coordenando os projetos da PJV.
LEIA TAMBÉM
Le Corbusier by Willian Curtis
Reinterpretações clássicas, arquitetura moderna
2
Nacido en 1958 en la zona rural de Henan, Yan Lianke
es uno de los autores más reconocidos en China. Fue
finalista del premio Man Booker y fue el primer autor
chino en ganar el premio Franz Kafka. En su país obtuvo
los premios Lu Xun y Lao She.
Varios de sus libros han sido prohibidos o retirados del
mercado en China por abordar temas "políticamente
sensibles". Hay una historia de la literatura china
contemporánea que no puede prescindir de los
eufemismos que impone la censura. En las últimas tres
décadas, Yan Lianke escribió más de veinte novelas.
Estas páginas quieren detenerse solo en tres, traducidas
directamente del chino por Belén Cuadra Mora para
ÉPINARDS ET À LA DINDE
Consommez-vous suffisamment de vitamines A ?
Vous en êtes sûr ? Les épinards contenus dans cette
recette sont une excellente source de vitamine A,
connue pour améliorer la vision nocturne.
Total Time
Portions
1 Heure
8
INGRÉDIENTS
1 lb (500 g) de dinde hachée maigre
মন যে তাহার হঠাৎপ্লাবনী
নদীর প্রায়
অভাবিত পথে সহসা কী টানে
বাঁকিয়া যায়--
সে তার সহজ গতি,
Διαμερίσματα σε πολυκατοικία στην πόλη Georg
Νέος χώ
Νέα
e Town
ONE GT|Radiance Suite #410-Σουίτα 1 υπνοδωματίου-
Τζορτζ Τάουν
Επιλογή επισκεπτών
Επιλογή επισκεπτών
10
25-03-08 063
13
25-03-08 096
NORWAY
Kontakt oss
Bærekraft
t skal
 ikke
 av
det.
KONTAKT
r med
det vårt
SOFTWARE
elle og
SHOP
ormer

.....

TASK: Starting from the line containing "mercado en China", repeat each line through the end of the entries, exactly.

ANSWER SPACE:
mercado en China por abordar temas "políticamente
sensibles". Hay una historia de la literatura china
contemporánea que no puede prescindir de los
eufemismos que impone la censura. En las últimas tres
décadas, Yan Lianke escribió más de veinte novelas.
Estas páginas quieren detenerse solo en tres, traducidas
directamente del chino por Belén Cuadra Mora para
ÉPINARDS ET À LA DINDE
Consommez-vous suffisamment de vitamines A ?
Vous en êtes sûr ? Les épinards contenus dans cette
recette sont une excellente source de vitamine A,
connue pour améliorer la vision nocturne.
Total Time
Portions
1 Heure
8
INGRÉDIENTS
1 lb (500 g) de dinde hachée maigre
মন যে তাহার হঠাৎপ্লাবনী
নদীর প্রায়
অভাবিত পথে সহসা কী টানে
বাঁকিয়া যায়--
সে তার সহজ গতি,
Διαμερίσματα σε πολυκατοικία στην πόλη Georg
Νέος χώ
Νέα
e Town
ONE GT|Radiance Suite #410-Σουίτα 1 υπνοδωματίου-
Τζορτζ Τάουν
Επιλογή επισκεπτών
Επιλογή επισκεπτών
10
25-03-08 063
13
25-03-08 096
NORWAY
Kontakt oss
Bærekraft
t skal
 ikke
 av
det.
KONTAKT
r med
det vårt
SOFTWARE
elle og
SHOP
ormer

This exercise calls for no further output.